• What you will do:
Look through the lines below; wherever the word "برای" appears, copy that line.

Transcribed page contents
##############################

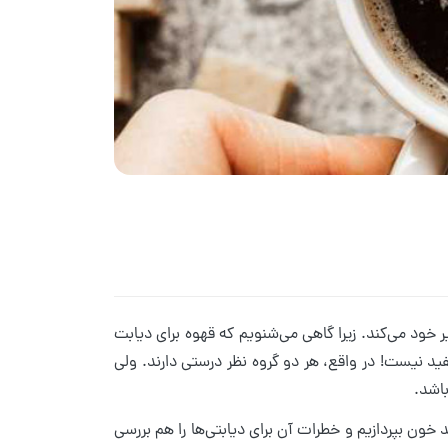
ر خود می‌کند. زیرا گاهی می‌شنویم که قهوه برای دیابت
د نیست! در واقع، هر دو گروه نظر درستی دارند. ولی
باشد.
 خون بپردازیم و خطرات آن برای دیابتی‌ها را هم بررسی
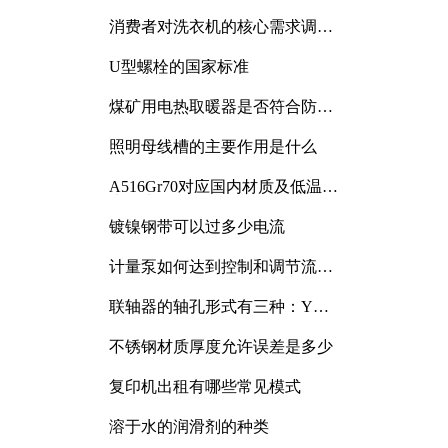
消费者对洗衣机的核心需求调研
与分析
U型螺栓的国家标准
煤矿用电热取暖器是否符合防爆
电气设备标准
照明母线槽的主要作用是什么
A516Gr70对应国内材质及低温冲
击要求解析
镀镍钢带可以过多少电流
计量泵如何达到控制和调节流量
的目的
联轴器的轴孔形式有三种：Y
型、J型、Z型
不锈钢材质厚度允许误差是多少
复印机出租有哪些常见模式
溶于水的润滑剂的种类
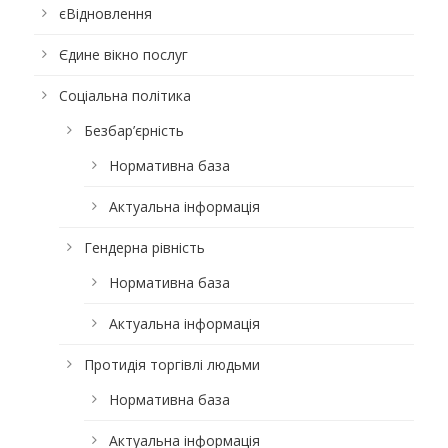
єВідновлення
Єдине вікно послуг
Соціальна політика
Безбар’єрність
Нормативна база
Актуальна інформація
Гендерна рівність
Нормативна база
Актуальна інформація
Протидія торгівлі людьми
Нормативна база
Актуальна інформація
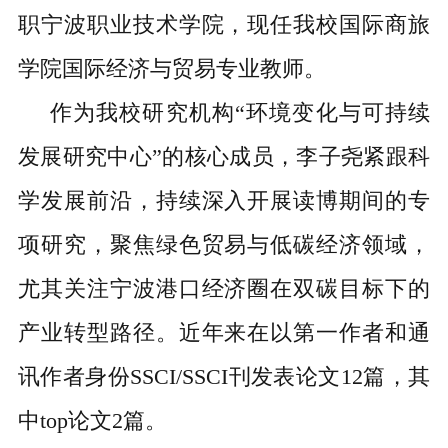
职宁波职业技术学院，现任我校国际商旅
学院国际经济与贸易专业教师。
作为我校研究机构“环境变化与可持续
发展研究中心”的核心成员，李子尧紧跟科
学发展前沿，持续深入开展读博期间的专
项研究，聚焦绿色贸易与低碳经济领域，
尤其关注宁波港口经济圈在双碳目标下的
产业转型路径。近年来在以第一作者和通
讯作者身份SSCI/SSCI刊发表论文12篇，其
中top论文2篇。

##############################

• Your solution:
ر خود می‌کند. زیرا گاهی می‌شنویم که قهوه برای دیابت
 خون بپردازیم و خطرات آن برای دیابتی‌ها را هم بررسی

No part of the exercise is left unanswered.